The Atmosphere of an Extra-Solar Neptune

An image of the planet Neptune in our solar system as taken by the Voyager 2 spacecraft. Astronomers have discovered a Neptune-class planet around a nearby star, and measured a limit to the water in its atmosphere.

NASA/JPL/Caltech

There are currently 340 known extra-solar planets (planets orbiting other stars). These planets range from one as small as only 1.7 earth-masses to a few dozen with masses ten to twenty times that of Jupiter. There has been only one, however, that resembles Neptune in our solar system, having a mass of about 23 earth-masses and a radius of about four earth radii: the planet orbiting the star GJ 436. Astronomers are trying to understand how planets form in general, but also how our solar system came to have the particular configuration that it does. Does the fact that there is only one confirmed Neptune-class planet among 339 others mean that Neptunes are particularly hard to form? Why? (But flash: SAO astronomers have discovered a second one since the paper being discussed here was written.)

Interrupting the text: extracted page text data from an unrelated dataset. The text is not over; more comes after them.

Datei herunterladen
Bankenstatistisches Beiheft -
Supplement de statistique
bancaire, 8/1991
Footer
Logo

Of these 340 planets, forty-five of them were discovered because they transit their star (their orbits take them in front of their star as seen from earth), and the planet around GJ436 is one of them. CfA astronomers Heather Knutson, Matt Holman and David Charbonneau teamed up with two colleagues to study this unusual object. They used the Hubble Space Telescope to obtain an infrared spectrum of the planet as it passed in front of the star. The planet has a very short year -- only 2.64 days to orbit the star (it is not at all like Neptune in this respect!) -- and so it is very close to the star and hence quite hot, about 700 kelvin (about 425 degrees Celsius). At this temperature, models predict that the planet's atmosphere, if it has one, should have all of its water converted to steam, and that steam should be apparent via its infrared spectrum.

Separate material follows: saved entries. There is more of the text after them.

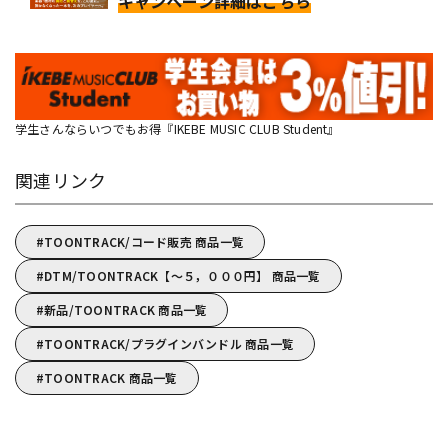
キャンペーン詳細はこちら
学生さんならいつでもお得『IKEBE MUSIC CLUB Student』
関連リンク
TOONTRACK/コード販売 商品一覧
DTM/TOONTRACK【～５，０００円】 商品一覧
新品/TOONTRACK 商品一覧
TOONTRACK/プラグインバンドル 商品一覧
TOONTRACK 商品一覧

The scientists found no evidence for steam, although their measured limit was very close to the range allowed by the model. The result means either that water is less abundant in the atmosphere than had been thought, or that somehow the models do not adequately account for it. The result, a remarkable examination of the atmosphere of a planet around a star thirty-three light-years away, helps to extend our technological capabilities while refining our understanding of how planets like those in our solar system may have formed.